To integrate the recommendation engine with Shopify, E-Velocity could use the Shopify API to retrieve customer data and send product recommendations. Here is an example code snippet that shows how E-Velocity could use the Shopify API to retrieve customer data and make product recommendations using the trained collaborative filtering model:
import requests
from pyspark.sql.functions import *
# Set up the Shopify API credentials
shopify_api_key = "<SHOPIFY_API_KEY>"
shopify_password = "<SHOPIFY_PASSWORD>"
shopify_shop_name = "<SHOPIFY_SHOP_NAME>"
# Set up the Delta Lake table path
delta_table_path = "/mnt/delta/data"
# Load the data from the Delta Lake table into a DataFrame
data = spark.read.format("delta").load(delta_table_path)
# Build the recommendation model using ALS on the data
als = ALS(maxIter=5, regParam=0.01, userCol="customer_id", itemCol="product_id", ratingCol="rating")
model = als.fit(data)
# Retrieve customer data from Shopify
response = requests.get(f"https://{shopify_shop_name}.myshopify.com/admin/api/2021-10/customers.json", auth=(shopify_api_key, shopify_password))
customers = response.json()["customers"]
# Make product recommendations for each customer
for customer in customers:
customer_id = customer["id"]
recommendations = model.recommendForAllUsers(10).filter(col(“customer_id”) == customer_id).collect()[0][“recommendations”]
product_ids = [recommendation[“product_id”] for recommendation in recommendations]

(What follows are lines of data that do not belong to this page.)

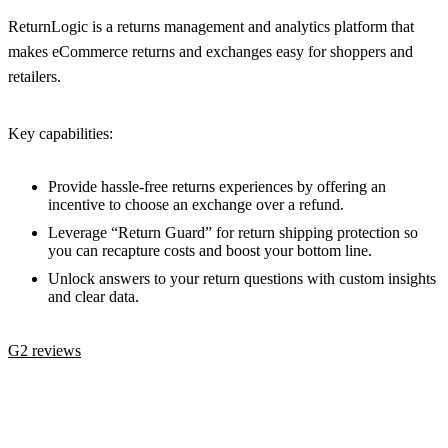
ReturnLogic is a returns management and analytics platform that
makes eCommerce returns and exchanges easy for shoppers and
retailers.
Key capabilities:
Provide hassle-free returns experiences by offering an
incentive to choose an exchange over a refund.
Leverage “Return Guard” for return shipping protection so
you can recapture costs and boost your bottom line.
Unlock answers to your return questions with custom insights
and clear data.
G2 reviews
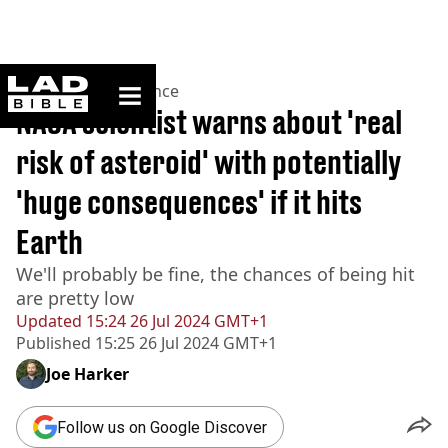
ladbible homepage
Home
>
News
>
Science
NASA scientist warns about 'real
risk of asteroid' with potentially
'huge consequences' if it hits
Earth
We'll probably be fine, the chances of being hit
are pretty low
Updated
15:24 26 Jul 2024 GMT+1
Published
15:25 26 Jul 2024 GMT+1
Joe Harker
Follow us on Google Discover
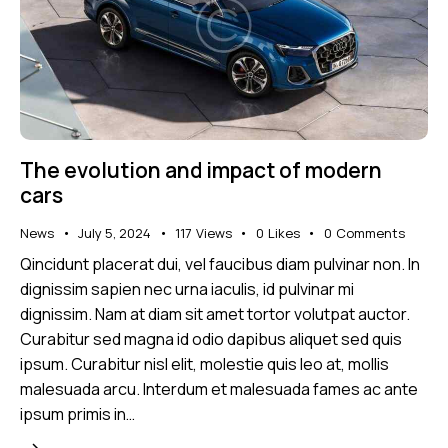
The evolution and impact of modern
cars
News
July 5, 2024
117
Views
0
Likes
0
Comments
Qincidunt placerat dui, vel faucibus diam pulvinar non. In
dignissim sapien nec urna iaculis, id pulvinar mi
dignissim. Nam at diam sit amet tortor volutpat auctor.
Curabitur sed magna id odio dapibus aliquet sed quis
ipsum. Curabitur nisl elit, molestie quis leo at, mollis
malesuada arcu. Interdum et malesuada fames ac ante
ipsum primis in…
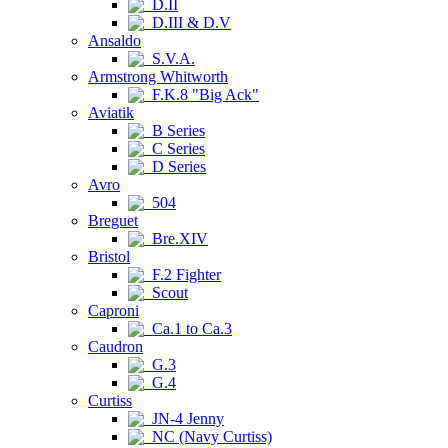
D.II
D.III & D.V
Ansaldo
S.V.A.
Armstrong Whitworth
F.K.8 "Big Ack"
Aviatik
B Series
C Series
D Series
Avro
504
Breguet
Bre.XIV
Bristol
F.2 Fighter
Scout
Caproni
Ca.1 to Ca.3
Caudron
G.3
G.4
Curtiss
JN-4 Jenny
NC (Navy Curtiss)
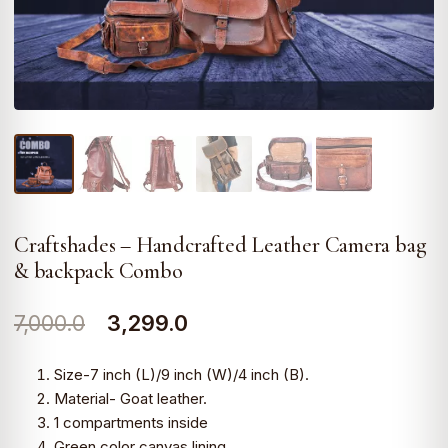
Craftshades – Handcrafted Leather Camera bag
& backpack Combo
Original
Current
7,000.0
3,299.0
price
price
Size-7 inch (L)/9 inch (W)/4 inch (B).
was:
is:
Material- Goat leather.
1 compartments inside
₹7,000.0.
₹3,299.0.
Green color canvas lining.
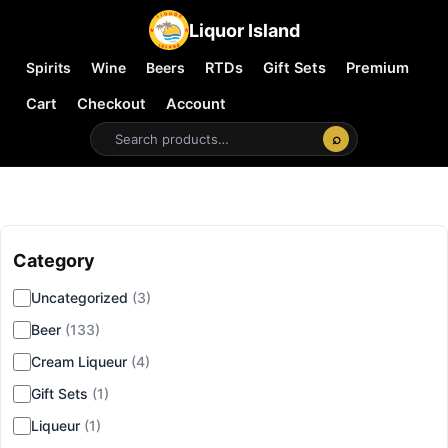
Liquor Island
Spirits
Wine
Beers
RTDs
Gift Sets
Premium
Cart
Checkout
Account
⌕
Category
▾
Uncategorized
(3)
Beer
(133)
Cream Liqueur
(4)
Gift Sets
(1)
Liqueur
(1)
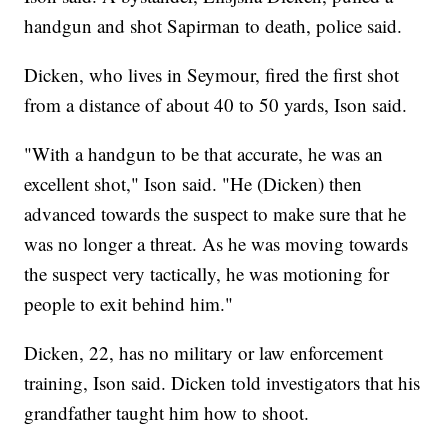
handgun and shot Sapirman to death, police said.
Dicken, who lives in Seymour, fired the first shot
from a distance of about 40 to 50 yards, Ison said.
"With a handgun to be that accurate, he was an
excellent shot," Ison said. "He (Dicken) then
advanced towards the suspect to make sure that he
was no longer a threat. As he was moving towards
the suspect very tactically, he was motioning for
people to exit behind him."
Dicken, 22, has no military or law enforcement
training, Ison said. Dicken told investigators that his
grandfather taught him how to shoot.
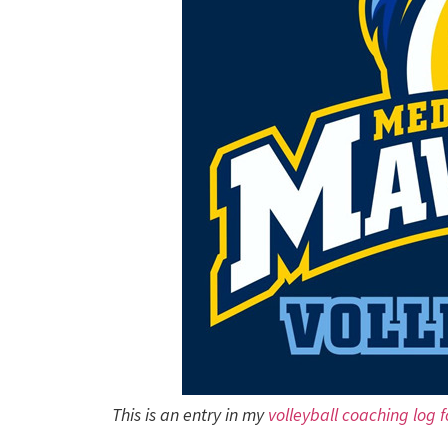
This is an entry in my
volleyball coaching log 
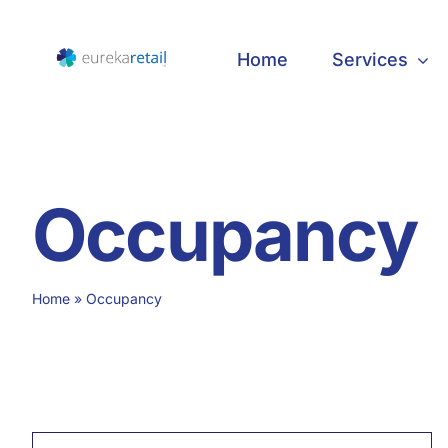
Skip
to
Home
Services
content
Occupancy
Home
»
Occupancy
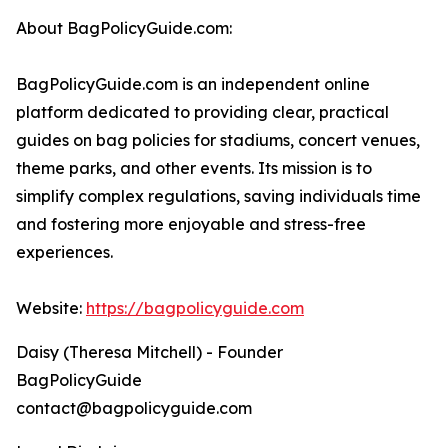
About BagPolicyGuide.com:
BagPolicyGuide.com is an independent online
platform dedicated to providing clear, practical
guides on bag policies for stadiums, concert venues,
theme parks, and other events. Its mission is to
simplify complex regulations, saving individuals time
and fostering more enjoyable and stress-free
experiences.
Website:
https://bagpolicyguide.com
Daisy (Theresa Mitchell) - Founder
BagPolicyGuide
contact@bagpolicyguide.com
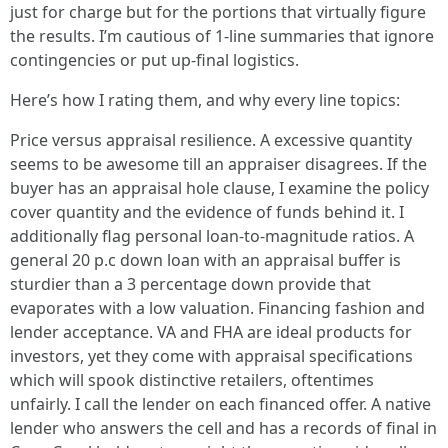
just for charge but for the portions that virtually figure
the results. I’m cautious of 1-line summaries that ignore
contingencies or put up-final logistics.
Here’s how I rating them, and why every line topics:
Price versus appraisal resilience. A excessive quantity
seems to be awesome till an appraiser disagrees. If the
buyer has an appraisal hole clause, I examine the policy
cover quantity and the evidence of funds behind it. I
additionally flag personal loan-to-magnitude ratios. A
general 20 p.c down loan with an appraisal buffer is
sturdier than a 3 percentage down provide that
evaporates with a low valuation. Financing fashion and
lender acceptance. VA and FHA are ideal products for
investors, yet they come with appraisal specifications
which will spook distinctive retailers, oftentimes
unfairly. I call the lender on each financed offer. A native
lender who answers the cell and has a records of final in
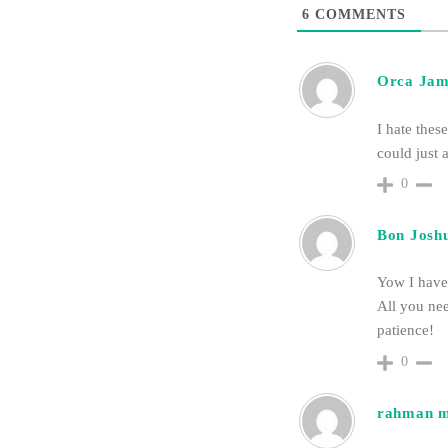
6
COMMENTS
Orca Jam
I hate thes
could just a
0
Bon Josh
Yow I have 
All you nee
patience!
0
rahman 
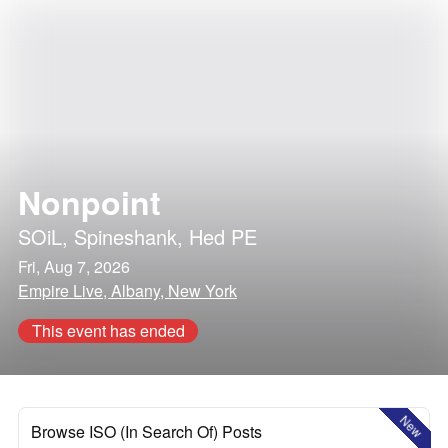
Nonpoint
SOiL
,
Spineshank
,
Hed PE
Fri, Aug 7, 2026
Empire Live, Albany, New York
This event has ended
New
Browse ISO (In Search Of) Posts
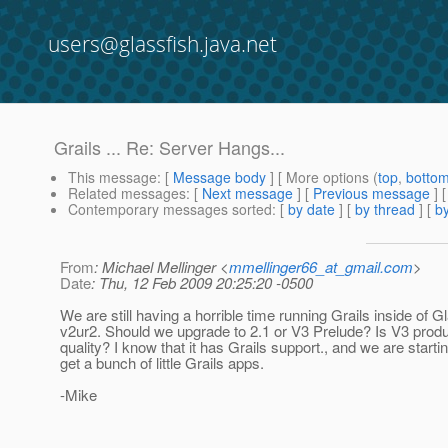
users@glassfish.java.net
Grails ... Re: Server Hangs...
This message
: [
Message body
] [ More options (
top
,
botto
Related messages
:
[
Next message
] [
Previous message
]
Contemporary messages sorted
: [
by date
] [
by thread
] [
by
From
: Michael Mellinger <
mmellinger66_at_gmail.com
>
Date
: Thu, 12 Feb 2009 20:25:20 -0500
We are still having a horrible time running Grails inside of G
v2ur2. Should we upgrade to 2.1 or V3 Prelude? Is V3 produ
quality? I know that it has Grails support., and we are startin
get a bunch of little Grails apps.
-Mike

# Update the customer's metafields with the product recommendations
metafield_data = {
"metafield": {
"namespace": "recommendations",
"key": "product_ids",
"value": ",".join(map(str, product_ids)),
"value_type": "string"
}
}
response = requests.post(f"https://{shopify_shop_name}.myshopify.com/admin/api/2021-10/customers/{customer_id}/metafields.json", json=metafield_data, auth=(shopify_api_key, shopify_password))
Code language: PHP (php)
This code snippet shows how E-Velocity could use the Shopify API to update a customer’s metafields with product recommendations generated by the trained collaborative filtering model. Once the metafields have been updated, E-Velocity could use them to display personalized product recommendations to customers on their ecommerce platform.
Conclusion
By using Databricks and its built-in machine learning tools, E-Velocity can build and deploy a recommendation engine that provides personalized product recommendations to customers in real-time. By integrating their machine learning models with Shopify, they can provide a more personalized and engaging shopping experience for their customers, while also improving their marketing efforts and driving sales.
This case study serves as an example of how an ecommerce business can leverage Databricks and machine learning to unlock valuable insights from customer data and improve business operations. While E-Velocity is a hypothetical business, the steps outlined in this case study can be applied to any ecommerce business looking to better understand their customer data and utilize machine learning.